A Pinch of Inspiration
NEW DELHI, (IANS) – Himalayan Herb salts are a part of a very special tradition and flavor from Uttarakhand. They evoke a pinch full of living, folk songs echoing in the valleys, a happy chorus followed by spirited giggles, the rhythmic breaking of salt granules, and the flavorful burst of herbs and spices crushed on the sil-batta (traditional mortar-pestles).
Makrana marble was used to make the flat mortar-and-pestle grinder known as sil-batta. Its origins can be traced back to the Tittiriya Samhita, a ritual manual written during the Vedic period. The smaller stone (batta) is moved back and forth on the larger stone (sil) to grind the ingredients to the desired consistency. Freshly ground spices have a distinct aroma and fragrance that enhances the flavor and healthfulness of the food. The vigorous movement of the stones generates heat, which combines with the natural oil of the spices and other ingredients, bringing out all the flavors.

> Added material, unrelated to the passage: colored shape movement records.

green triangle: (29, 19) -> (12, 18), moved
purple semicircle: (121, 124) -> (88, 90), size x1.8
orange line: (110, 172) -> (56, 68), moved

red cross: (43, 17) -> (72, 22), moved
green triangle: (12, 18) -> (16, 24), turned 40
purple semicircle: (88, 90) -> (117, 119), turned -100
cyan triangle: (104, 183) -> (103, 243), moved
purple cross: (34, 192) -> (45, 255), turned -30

Made with great love and care by pahadi folk women farmers, they carry the warmth and care of hand-made goodness with them.
Pahadi namaks are made by combining Himalayan rock salt, Himalayan fresh herbs, and spices, and ‘sil-batta’ using age-old techniques passed down from generation to generation.

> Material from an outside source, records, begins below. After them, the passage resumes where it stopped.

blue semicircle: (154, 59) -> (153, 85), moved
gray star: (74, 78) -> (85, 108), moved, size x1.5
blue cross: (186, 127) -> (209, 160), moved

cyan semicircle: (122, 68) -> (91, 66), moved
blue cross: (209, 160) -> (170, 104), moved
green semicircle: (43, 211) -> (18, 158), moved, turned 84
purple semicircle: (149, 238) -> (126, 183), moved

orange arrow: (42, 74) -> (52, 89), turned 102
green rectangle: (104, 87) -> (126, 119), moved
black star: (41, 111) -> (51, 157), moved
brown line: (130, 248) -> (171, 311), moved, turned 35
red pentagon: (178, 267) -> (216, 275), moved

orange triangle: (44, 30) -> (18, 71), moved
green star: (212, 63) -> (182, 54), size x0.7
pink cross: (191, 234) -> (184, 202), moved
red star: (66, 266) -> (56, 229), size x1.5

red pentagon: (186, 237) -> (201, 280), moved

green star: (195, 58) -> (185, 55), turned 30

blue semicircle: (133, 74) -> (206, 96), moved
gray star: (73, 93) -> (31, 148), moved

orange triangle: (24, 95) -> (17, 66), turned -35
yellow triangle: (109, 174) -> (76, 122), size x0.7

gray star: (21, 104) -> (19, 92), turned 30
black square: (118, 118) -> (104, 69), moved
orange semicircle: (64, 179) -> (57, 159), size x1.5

It is a non-processed, all-natural food that is high in micronutrients. Making it is pure joy; a group of women sit together and hand-grind the salt while singing traditional Chinese songs. Because of the harsh winters and lack of vegetation, the salts or Pisyun Loon has long been a companion of rotis and parathas for the people of Uttarakhand and is said to aid in immunity, digestion and respiraton.